## What is exactness condition of second-order?

## What is exactness condition of second-order?

Because the quantity dS = d′Qmax/ Higher-order equations are also called exact if they are the result of differentiating a lower-order equation. For example, the second-order equation p(x)y″ + q(x)y′ + r(x)y = 0 is exact if there is a first-order expression p(x)y′ + s(x)y such that its derivative is the given equation.

## What does the existence and uniqueness theorem say about the correspond ing solution?

The existence theorem is used to check whether there exists a solution for an ODE, while the uniqueness theorem is used to check whether there is one solution or infinitely many solutions.

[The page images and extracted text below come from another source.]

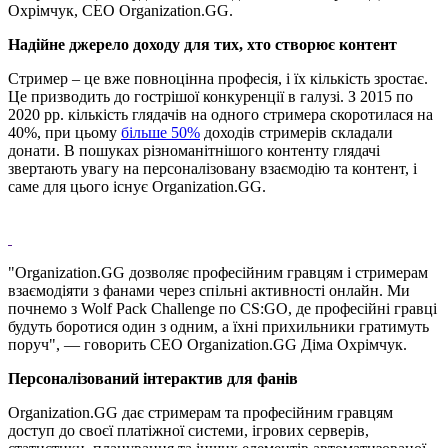
Охрімчук, CEO Organization.GG.
Надійне джерело доходу для тих, хто створює контент
Стример – це вже повноцінна професія, і їх кількість зростає.
Це призводить до гострішої конкуренції в галузі. З 2015 по
2020 рр. кількість глядачів на одного стримера скоротилася на
40%, при цьому
більше 50%
доходів стримерів складали
донати. В пошуках різноманітнішого контенту глядачі
звертають увагу на персоналізовану взаємодію та контент, і
саме для цього існує Organization.GG.
"Organization.GG дозволяє професійним гравцям і стримерам
взаємодіяти з фанами через спільні активності онлайн. Ми
почнемо з Wolf Pack Challenge по CS:GO, де професійні гравці
будуть боротися один з одним, а їхні прихильники гратимуть
поруч", — говорить CEO Organization.GG Діма Охрімчук.
Персоналізований інтерактив для фанів
Organization.GG дає стримерам та професійним гравцям
доступ до своєї платіжної системи, ігрових серверів,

**How do you differentiate a second-order differential equation?**

A linear second order differential equation is written as y” + p(x)y’ + q(x)y = f(x), where the power of the second derivative y” is equal to one which makes the equation linear. Some of its examples are y” + 6x = 5, y” + xy’ + y = 0, etc.

**What is the second order differential equation?**

Definition A second-order ordinary differential equation is an ordinary differential equation that may be written in the form. x”(t) = F(t, x(t), x'(t)) for some function F of three variables.

### What is the existence and uniqueness theorem for second-order differential equations?

The simplest Existence and Uniqueness Theorem (EUT) for second-order differential equations is one that is a natural extension of the result we saw in Section 2.8. Suppose we have a second-order IVP d2y dt2 = f(t, y, ˙ y), with y(t0) = y0 and ˙ y(t0) = ˙ y0.

### Is there a local existence and uniqueness theorem for the SPP?

A local existence and uniqueness theorem for the SPP can be found in Ebin and Marsden paper [20]: if h and I are sufficiently close in a sufficiently high order Sobolev norm, then there is a unique shortest path. In large, uniqueness can fail for the SPP.

**What is the existence and uniqueness theorem for a rectangle?**

In terms of the Existence and Uniqueness Theorem, we have. f ( x, y) = − P ( x) y + Q ( x) and ∂ f ∂ y ( x, y) = − P ( x). But both P ( x) and Q ( x) are assumed continuous on the rectangle R = { ( x, y) | a ≤ x ≤ b, c ≤ y ≤ d } for any values of c and d, and f ( x, y) is a combination of continuous functions.

**What is the existence theorem in math?**

This is an existence theorem, which means that if the right conditions are satisfied, you can find a solution, but you are not told how to find it. In particular, you may not be able to describe the interval I without actually solving the differential equation.